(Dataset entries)
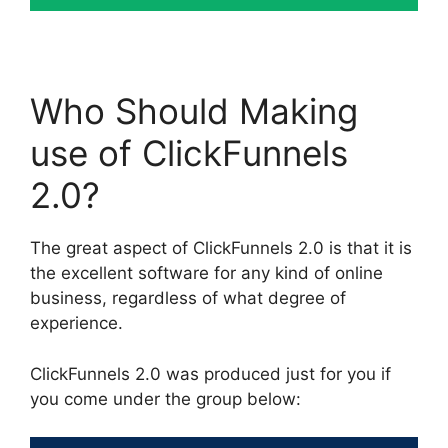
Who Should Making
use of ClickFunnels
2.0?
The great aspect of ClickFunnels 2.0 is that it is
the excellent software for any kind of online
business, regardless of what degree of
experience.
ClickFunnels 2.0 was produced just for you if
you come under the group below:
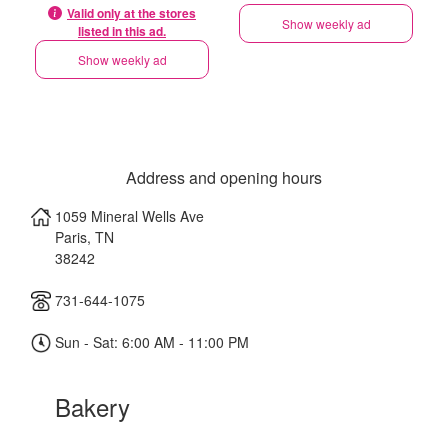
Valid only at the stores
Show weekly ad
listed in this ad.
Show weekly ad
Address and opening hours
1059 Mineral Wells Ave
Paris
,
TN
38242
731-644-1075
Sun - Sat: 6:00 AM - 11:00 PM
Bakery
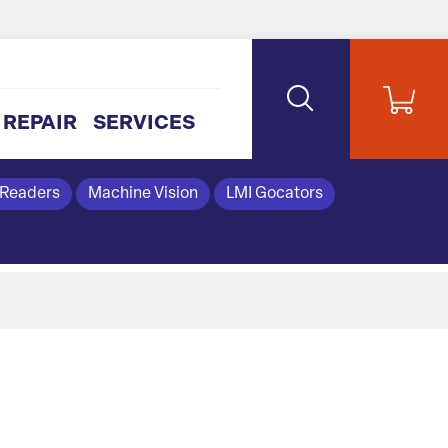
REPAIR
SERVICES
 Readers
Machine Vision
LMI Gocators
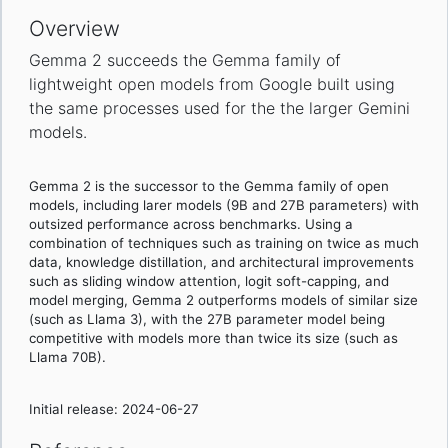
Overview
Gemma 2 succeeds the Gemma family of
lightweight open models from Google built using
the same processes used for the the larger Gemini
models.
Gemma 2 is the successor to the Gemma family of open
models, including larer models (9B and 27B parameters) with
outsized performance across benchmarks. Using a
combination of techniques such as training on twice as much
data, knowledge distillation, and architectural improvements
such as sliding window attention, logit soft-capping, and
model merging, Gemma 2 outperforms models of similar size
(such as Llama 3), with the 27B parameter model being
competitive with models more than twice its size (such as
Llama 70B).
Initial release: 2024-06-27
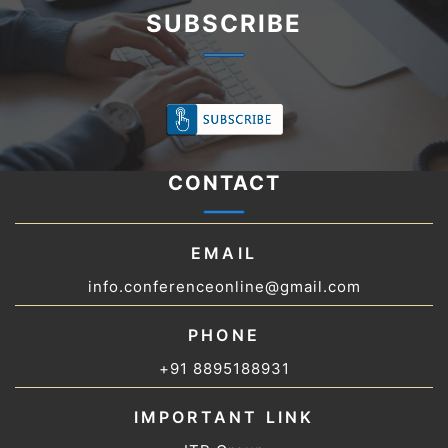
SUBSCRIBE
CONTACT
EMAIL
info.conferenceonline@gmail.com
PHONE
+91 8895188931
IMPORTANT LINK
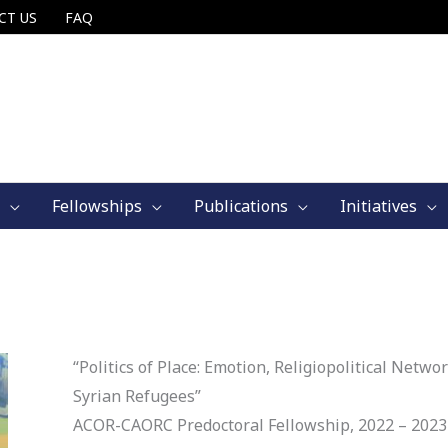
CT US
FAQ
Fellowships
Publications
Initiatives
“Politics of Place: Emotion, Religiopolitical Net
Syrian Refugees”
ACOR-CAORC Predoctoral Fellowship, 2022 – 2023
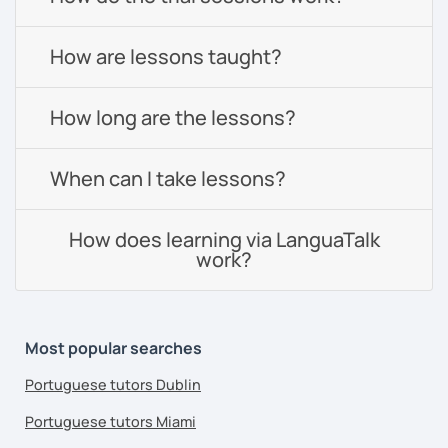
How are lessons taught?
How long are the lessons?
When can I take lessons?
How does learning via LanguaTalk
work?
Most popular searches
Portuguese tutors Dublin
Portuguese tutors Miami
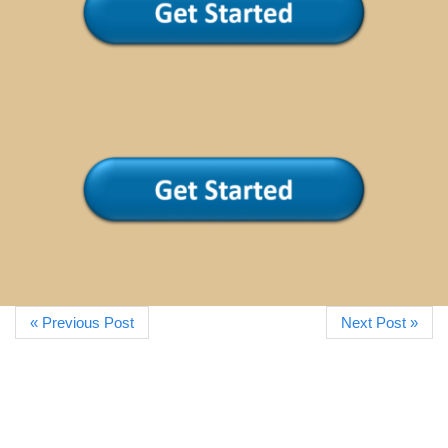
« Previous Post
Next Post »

● **Directions**:
Across all the records above, find each line with "such" in it and copy it.

● **Exercise answer**:
combination of techniques such as training on twice as much
such as sliding window attention, logit soft-capping, and
(such as Llama 3), with the 27B parameter model being
competitive with models more than twice its size (such as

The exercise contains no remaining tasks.